Ahmed and Raci both received Oscar nominations for their performances in Sound of Metal, which is tightly crafted by writer and director Darius Marder. The film is especially notable for how it plays with its sound design to not just put the audience in Ruben’s shoes but, in some moments, to land a sucker punch to the gut. It’s a subtle, moving, and sometimes devastating drama.
How to watch it: Sound of Metal is playing in select theaters and streaming on Amazon Prime.
The Trial of the Chicago 7
Aaron Sorkin wrote and directed The Trial of the Chicago 7, a lightly fictionalized courtroom drama based on the six-month trial of seven men accused of conspiring to cross state lines and incite riots at the 1968 Democratic National Convention in Chicago. It rings all those “now more than ever” bells that Hollywood loved to ring (and ring and ring) during the Trump era, though with a little more finesse than some.
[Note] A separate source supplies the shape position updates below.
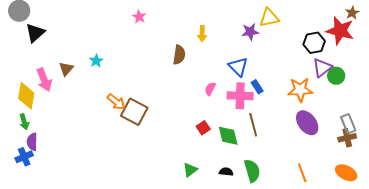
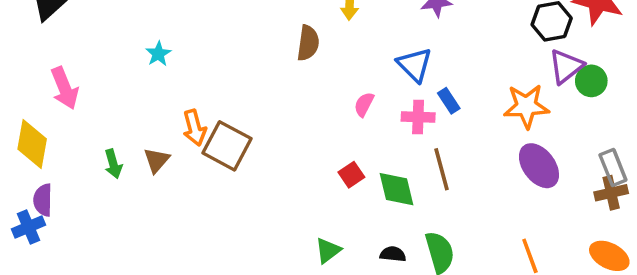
brown triangle: (66, 69) -> (157, 160), moved
yellow diamond: (26, 96) -> (32, 144), moved
pink cross: (240, 96) -> (418, 117), size x0.7
orange arrow: (116, 102) -> (194, 128), turned 36
green arrow: (24, 122) -> (113, 164), moved

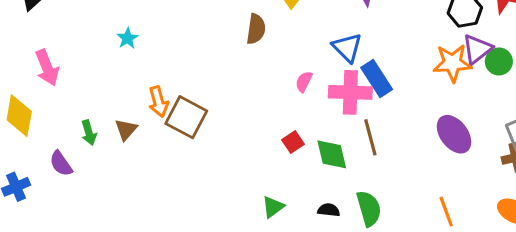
blue rectangle: (449, 101) -> (377, 78), size x1.6
orange star: (526, 106) -> (452, 63), moved
pink cross: (418, 117) -> (350, 92), size x1.5
purple semicircle: (43, 200) -> (61, 164), moved, turned -36

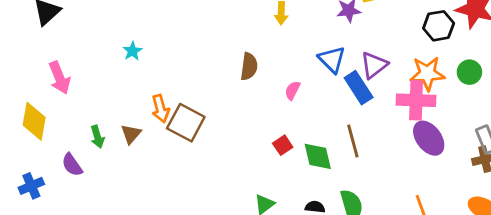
brown semicircle: (256, 29) -> (249, 67), moved
purple triangle: (477, 49) -> (374, 65), moved
pink cross: (350, 92) -> (416, 100), moved

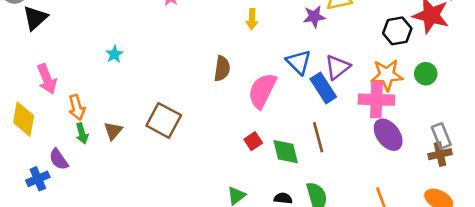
pink semicircle: (293, 90) -> (262, 91), size x2.0
orange arrow: (161, 109) -> (77, 107), moved
blue cross: (31, 186) -> (38, 179), moved

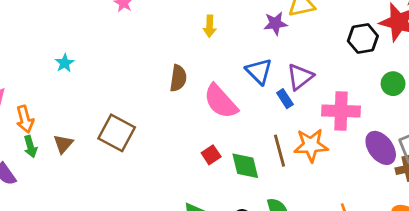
orange star: (387, 75) -> (311, 145), moved
blue rectangle: (323, 88) -> (285, 99), size x0.6
pink semicircle: (262, 91) -> (221, 101), turned -69
purple ellipse: (388, 135) -> (381, 148), moved

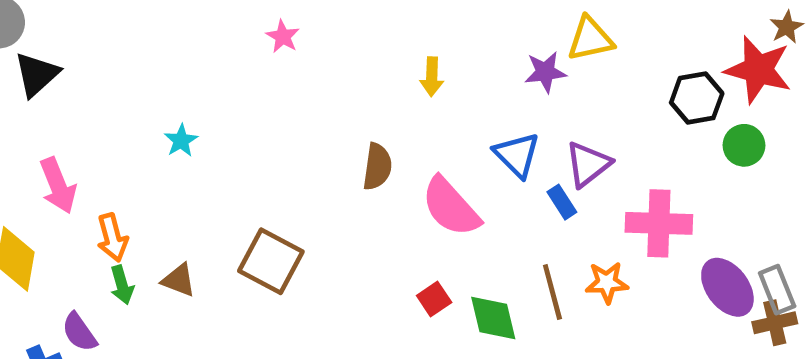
green circle: (393, 84) -> (744, 145), moved
brown triangle: (63, 144) -> (179, 280), turned -50
orange star: (311, 145) -> (607, 283), size x0.7

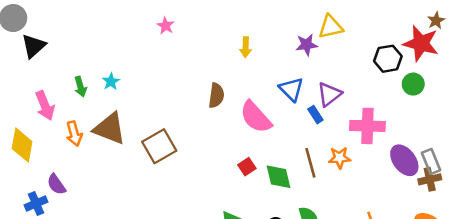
brown square: (271, 261) -> (159, 146), turned 32
brown triangle: (179, 280) -> (110, 129), moved, size x1.8
green arrow: (122, 285) -> (80, 87), moved

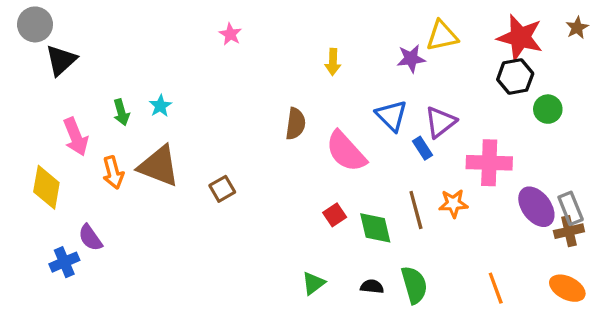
red star: (421, 43) -> (520, 37), moved
brown square: (159, 146) -> (222, 189), size x0.6

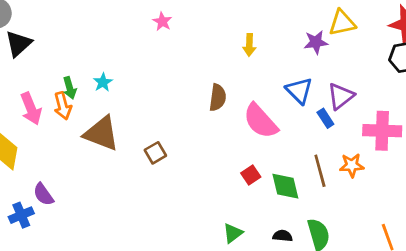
orange arrow: (113, 173) -> (63, 106), moved

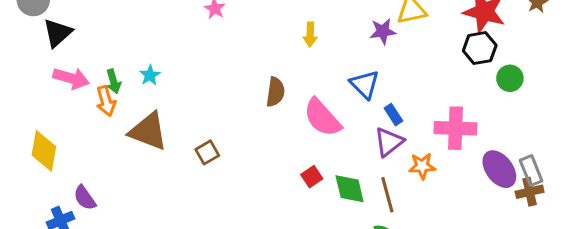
purple triangle: (341, 96) -> (389, 142), moved
pink arrow: (31, 109) -> (71, 78), moved, turned -52
brown line: (320, 171) -> (387, 195), moved

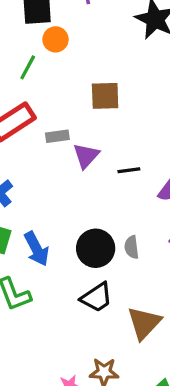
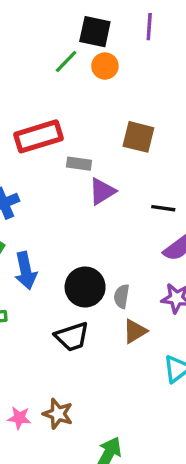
green line: (28, 67) -> (66, 62), moved
black line: (129, 170) -> (163, 208), moved
brown triangle: (144, 323) -> (135, 331), moved, size x0.7

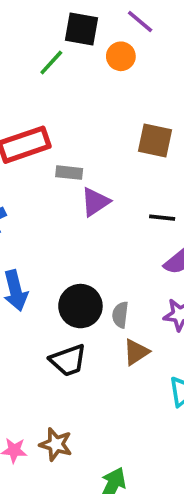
purple line: (149, 27) -> (140, 21), turned -52
orange circle: (105, 66) -> (121, 56), moved
brown square: (138, 137) -> (155, 141), moved

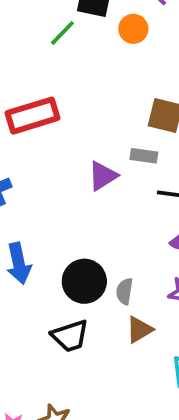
gray rectangle: (69, 173) -> (144, 156), moved

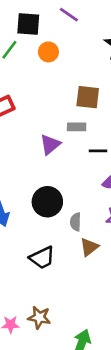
orange circle: (133, 29) -> (48, 52), moved
black circle: (84, 281) -> (47, 202), moved

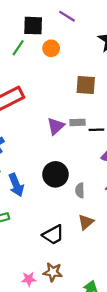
gray rectangle: (77, 127) -> (78, 122), moved
brown triangle: (89, 247) -> (86, 222), moved
black trapezoid: (42, 258) -> (53, 235), moved

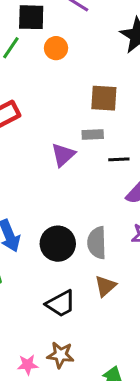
gray rectangle: (78, 122) -> (93, 134), moved
black circle: (55, 174) -> (58, 244), moved
gray semicircle: (80, 190) -> (97, 243), size x1.5

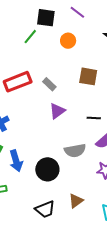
orange circle: (56, 48) -> (68, 41), moved
gray rectangle: (93, 134) -> (49, 84), moved, turned 40
gray semicircle: (97, 243) -> (75, 151), moved, turned -105

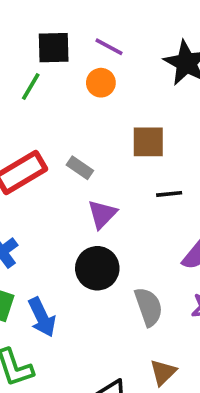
purple line: (77, 12) -> (109, 47), moved
black line: (94, 118) -> (169, 194), moved
gray semicircle: (75, 151) -> (149, 307), moved, turned -90
black circle: (47, 169) -> (97, 268), moved

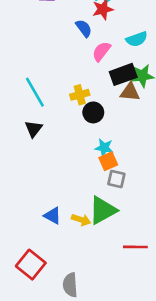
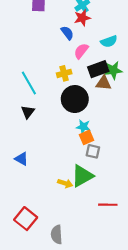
yellow cross: (80, 95) -> (64, 73), moved
black circle: (93, 112) -> (75, 99), size x1.6
blue triangle: (53, 216) -> (21, 159), moved

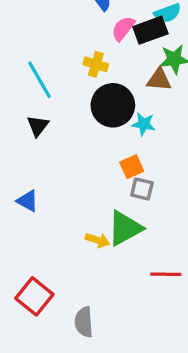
black rectangle: (98, 69) -> (150, 30), moved
yellow cross: (64, 73) -> (96, 64), turned 32
cyan star: (83, 127) -> (144, 124), moved

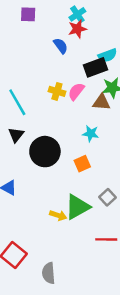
pink semicircle: (123, 28) -> (76, 91), moved
black circle: (113, 105) -> (45, 152), moved
gray square: (142, 189) -> (108, 197), moved, turned 35

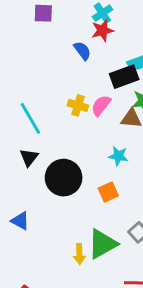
yellow arrow: (58, 215) -> (79, 254), turned 70

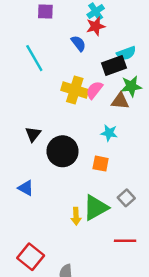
yellow cross: (78, 105) -> (75, 90), size x1.5
cyan line: (30, 118) -> (34, 58), moved
orange square: (108, 192) -> (101, 164), turned 35

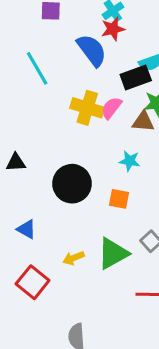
blue semicircle: (78, 43) -> (92, 50), size x1.6
black triangle: (33, 134) -> (16, 162), moved, turned 49
yellow arrow: (76, 216) -> (74, 258), moved, turned 70
red square: (31, 257) -> (33, 282), moved

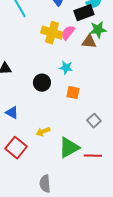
cyan star: (130, 161) -> (66, 68), moved
black circle: (72, 184) -> (42, 83), size x0.7
green triangle: (113, 253) -> (69, 148), moved

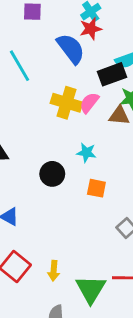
yellow arrow: (43, 132) -> (54, 271), moved, turned -64
green triangle: (69, 148) -> (91, 289), moved, turned -30

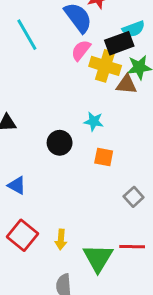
yellow cross: (66, 103) -> (105, 66), moved
pink semicircle: (89, 103) -> (81, 50), moved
The film boasts a terrific cast, including Sacha Baron Cohen (nominated for his performance), Jeremy Strong, John Carroll Lynch, Mark Rylance, Yahya Abdul-Mateen II, and Eddie Redmayne. Sorkin takes some liberties to fit this tale to the contours of the classic Hollywood courtroom drama, which has to end in triumph, the underdog winning out over those of whom society approves. So it falls flat in places, particularly at the end. But it’s enormously entertaining, and a great reminder that the past is never gone — in fact, it’s barely in the past.
How to watch it: The Trial of the Chicago 7 is playing in select theaters and streaming on Netflix.